Available records =>

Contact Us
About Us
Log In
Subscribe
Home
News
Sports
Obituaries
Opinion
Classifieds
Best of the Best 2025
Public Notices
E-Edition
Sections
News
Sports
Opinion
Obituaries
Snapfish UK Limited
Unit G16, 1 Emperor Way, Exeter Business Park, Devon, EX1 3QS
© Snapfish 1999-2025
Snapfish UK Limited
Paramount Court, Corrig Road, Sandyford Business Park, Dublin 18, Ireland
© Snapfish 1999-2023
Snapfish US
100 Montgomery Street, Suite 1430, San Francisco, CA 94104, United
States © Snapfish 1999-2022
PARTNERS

* * *

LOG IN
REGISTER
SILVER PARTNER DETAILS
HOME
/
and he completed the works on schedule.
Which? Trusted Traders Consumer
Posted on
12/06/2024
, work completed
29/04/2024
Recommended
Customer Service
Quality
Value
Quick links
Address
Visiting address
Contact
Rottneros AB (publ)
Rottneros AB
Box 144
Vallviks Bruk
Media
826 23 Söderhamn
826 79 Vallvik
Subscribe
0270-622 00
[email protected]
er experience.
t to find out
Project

Assignment =>
For each line in the records that holds "completed", show that line as it stands.

Task output =>
and he completed the works on schedule.
, work completed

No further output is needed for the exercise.